Namun kesialan menghampiriku lebih dulu. Taehyung yang tengah berbincang dengan seseorang itu melihatku, lalu melambaikan tangannya. Jelas sekali menyuruhku untuk menghampiri tempatnya.

Astaga, wajah itu tidak asing untukku sebagai buruh maskapai. Choi Wontae, CEO dari Skywalk Air kan?

Mencoba menghindar pun tidak bisa karena semua orang di situ sudah melihatku. Lalu aku mendekat ke arahnya dengan kikuk. Sedikit membungkuk hormat, tapi beliau langsung menyodorkan untuk berjabat tangan.

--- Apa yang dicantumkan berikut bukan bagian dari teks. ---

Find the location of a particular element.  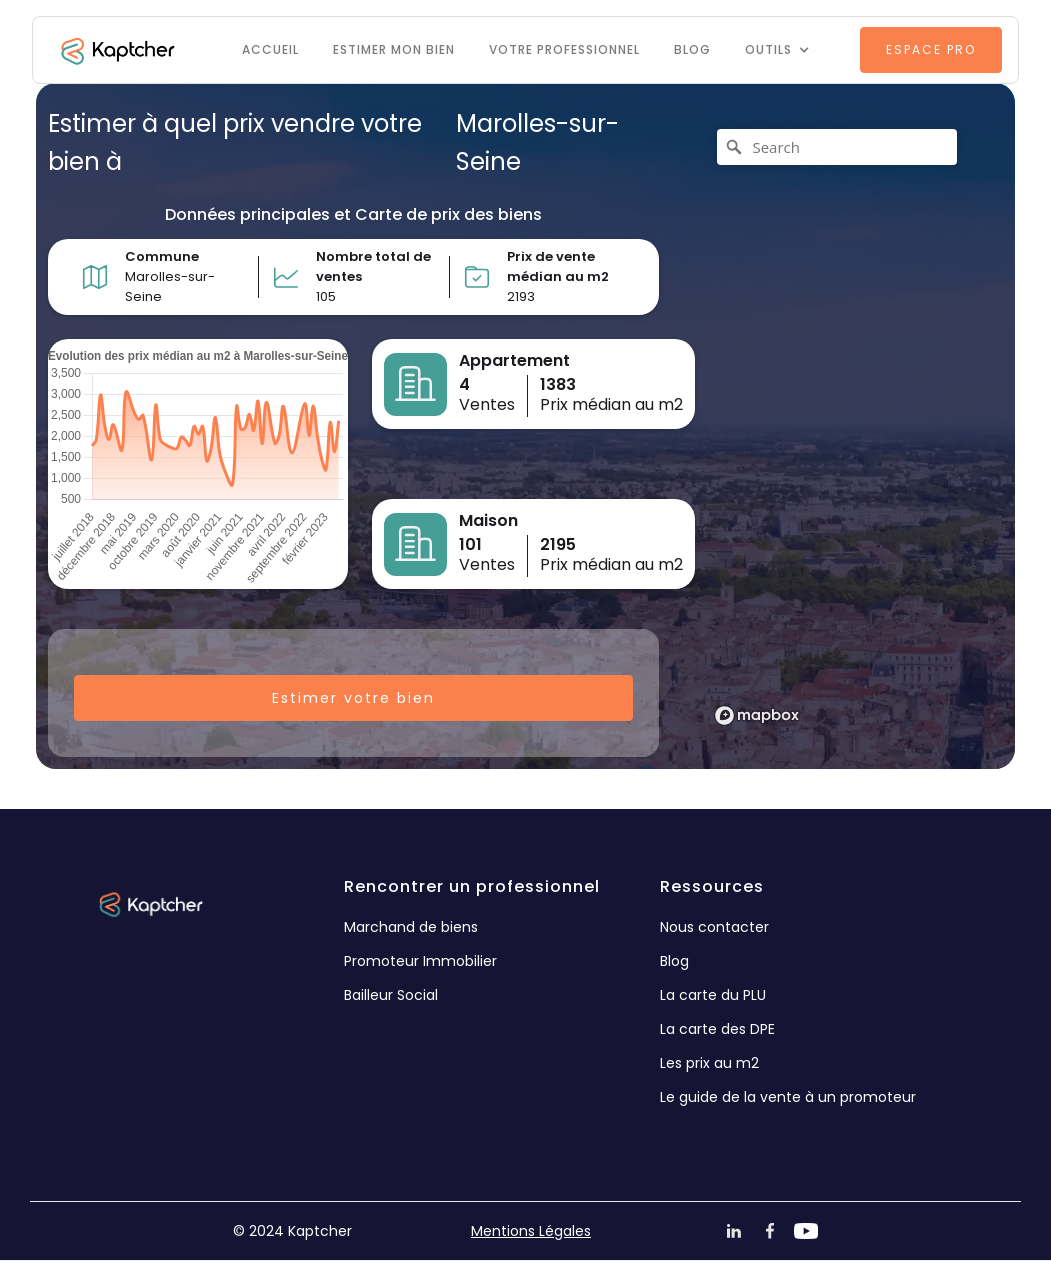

Aku pun menyambut baik salamnya.

"Ternyata gadis ini alasannya? Pantas saja akhir-akhir ini Kim Taehyung semangat sekali dalam bekerja. Semua rute diambilnya tanpa sedikit pun mengeluh."

"Sajang-nim, jangan membuatnya tersipu seperti itu." Taehyung tertawa bersama ketiga orang paruh baya lainnya. Mereka tak lain adalah para direksi di maskapai ini.

Taehyung membawaku untuk menyingkir setelah obrolan basa-basi itu usai. Pria itu melepas pergelangan tanganku, menatapku mula-mula dari rambut yang tersampir bergelombang ke samping. Bagian leherku yang tertutup oleh turtle neck, juga lenganku yang terbuka.

Taehyung mengulum senyumnya sembari menatap kedua ujung sepatu hak tinggiku, lalu bergumam. "Kenapa berdandan secantik ini sih? Apa niatmu itu membuatku tergila-gila padamu?"

Aku memukul kecil pada lengannya supaya dia berhenti membual. Lalu telapak tangan Taehyung itu meraih pinggangku begitu saja. Membuat jantungku hampir merosot saat ia menyadari ada sesuatu yang ganjil di punggungku. Taehyung meraba tanpa canggung pada bagian belakang tubuhku. Membuatku sedikit memutar tubuh, takut jika kekasihku itu menyadarinya.

Namun bukan Taehyung namanya jika berhenti begitu saja. Ia melesat ke belakangku lalu mengumpat samar. Kedua tangannya meremas bahuku, pria itu juga segera merapatkan tubuhnya padaku.

"Jinae-ya? Sebenarnya baju macam apa yang kau pakai, hah?" tuduhnya menahan kemurkaan.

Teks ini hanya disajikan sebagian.